“And you don’t agree with him, Granddaughter?”
“I’ve studied what such deals have done to other tribes. Made them richer, but not better, while poisoning their land. The White man’s money is the devil, but the elders don’t see it that way. The elders believe we’ve suffered long enough.”
Dylan watched the old man nodding along with Ela, as if her words were a recording he’d heard already.
“This happened once before, you know,” White Eagle told them both.
“We heard a little about that today,” said Dylan.
White Eagle started forward, his feet sheathed in ancient moccasins shuffling atop the ground. “Then let us sit by the fire so I can tell you some more.”
21
BALCONES CANYONLANDS, TEXAS; 1874
When Steeldust Jack rode to where the scream had come from, with White Eagle and the other braves just behind him, he found a man holding a Comanche girl by the hair. She struggled against the man, and he yanked her head farther back until her eyes were facing the sky.
“Whatcha all think?” he said to five other men, who had their pistols out by then. “Should I scalp her or what?”
The man grinned and held his bowie knife up to catch the sun. Dismounting, Steeldust Jack’s mind worked fast, matching the clothes and holsters of these men to that of the body found just outside the reservation. And matching their demeanors to the kind of gunmen placed in long supply by the destruction wrought by the Civil War, bitter and hardened men turned into nomads. Many had become bushwhackers and criminals, offering their well-seasoned and practiced gun hands to anyone who had need and could pay.
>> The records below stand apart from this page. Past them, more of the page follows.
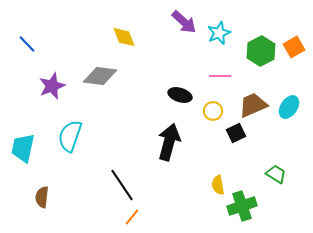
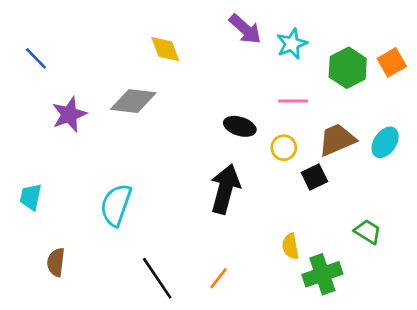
cyan semicircle: (70, 136) -> (116, 205), moved
cyan trapezoid: (23, 148) -> (31, 197), size x0.7
black line: (122, 185) -> (157, 278), moved
orange line: (132, 217) -> (218, 278), moved

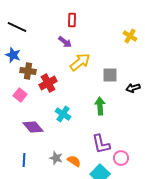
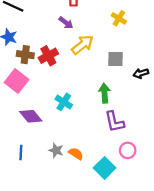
yellow cross: (130, 36) -> (119, 18), moved
red cross: (48, 83) -> (48, 56), moved
pink square: (20, 95) -> (16, 81), size x1.5
purple L-shape: (101, 144) -> (114, 122), moved

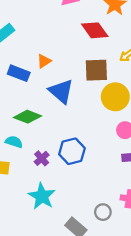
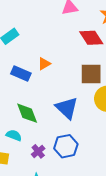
blue triangle: (61, 91) -> (67, 108), moved
green diamond: (27, 117) -> (27, 113), turned 45

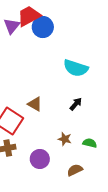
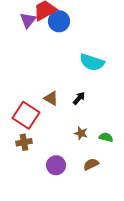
black arrow: (76, 104) -> (79, 98), moved
purple circle: (40, 159) -> (56, 165), moved

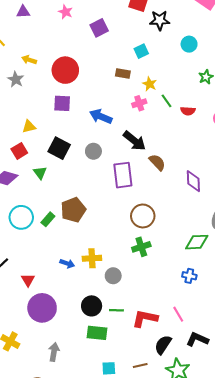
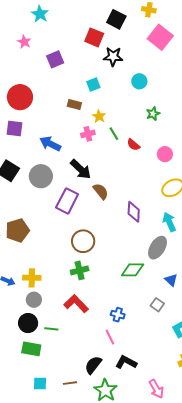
red semicircle: (188, 111) -> (133, 145), turned 32
gray circle: (93, 151) -> (41, 176), size x1.5
purple rectangle: (123, 175) -> (67, 201), turned 30
gray circle: (113, 276) -> (34, 300), moved
blue cross: (189, 276) -> (118, 315), moved
red L-shape: (145, 318) -> (76, 304), moved, turned 30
But there was something different and unsettling about this lot, starting with the quality of their clothes and the fact that their Colts were shiny and new—practiced with on the range rather than in the genuine battles they’d left behind in their pasts, but not their souls.
Steeldust Jack took a step forward, careful not to place much weight on his bad leg, and peeled his coat back to reveal his own more weathered Colt, making no move to draw it yet. “You can let the girl go now,” he said calmly, feeling the braves take up position behind him, holding in place reluctantly with bows and arrows held at the ready which didn’t seem to bother the gunmen at all.
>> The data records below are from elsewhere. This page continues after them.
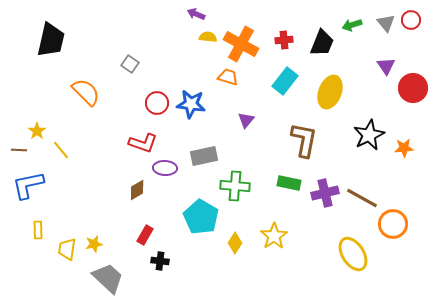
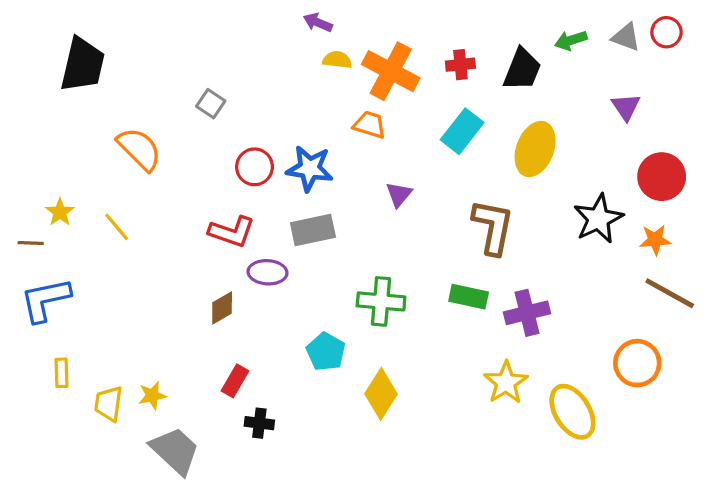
gray triangle: (386, 23) -> (626, 37), turned -30
red circle: (413, 88) -> (662, 177), moved
yellow line: (61, 150) -> (117, 227), moved
gray rectangle: (204, 156) -> (313, 230), moved
brown line: (362, 198) -> (670, 293), moved
cyan pentagon: (201, 217) -> (326, 352), size x0.7
yellow star: (274, 236) -> (506, 383), moved
yellow diamond: (235, 243) -> (381, 394), size x1.4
The head gunman yanked the young Comanche woman in closer. “Who says?”
“The Texas Rangers.”
“Oh, so you’re a lawman.”
“Nope. Told ya, I’m a Texas Ranger.”
“What’s the difference?” another of the gunmen asked, a trail of tobacco juice following the words out of his mouth.
Steeldust Jack rotated his gaze among all six of them. The way they held their pistols already cocked told him they were hardened gunmen, no stranger to triggers, with the exception of one who looked no more than fifteen. Steeldust Jack’s biggest fear at that point was that the Comanche behind him would let loose with their arrows, thereby catching him in the certain crossfire to follow.
“Well, a lawman, by nature, is answerable to the law. A Ranger’s answerable only to Texas. But this ain’t Texas here. Not really.”
“Coulda fooled us,” said the second speaker. “Then what is it?”
“Indian land by the law, as provided by the United States government.”
“Thought you weren’t answerable to the law, Ranger.”
“I’m not. But I am answerable to the government of both the country and the state. And the word of both says you’ve got no place upon the land on which you’re currently standing.”
“Somebody should’ve told that to our dead friend, who looks like someone put him through a meat grinder,” said a third gunman.
“And we ain’t leaving,” added the man with knife in one hand and girl’s hair in the other, “’til these Injuns give up the one of their stinking kind that done it.”
“It’s my job to find the man who done it, whether that’s here or somewheres else,” Steeldust Jack told them all. “So why don’t you boys get yourself gone and let me go about my business and find out who killed your friend?”
“’Cause it’s our business too, Ranger,” the knife wielder said, touching the tip of his blade to the young woman’s throat firmly enough to make her wince.
Steeldust Jack saw a trickle of blood running down her neck. He realized she was far more girl than woman, probably no more than thirteen. Her dark eyes, leveled on him once more, were filled with fear and a desperate plea for help. It made him think of someone holding his own daughter in a similar spot.
“Maybe you should tell me exactly what business it is brought you here in the first place,” he said.
The man who’d done the most talking, the one Jack Strong now took to be the leader, took a few steps ahead of the rest. “Tell you what. Why don’t you ride yourself out of here and let us serve as your deputies?”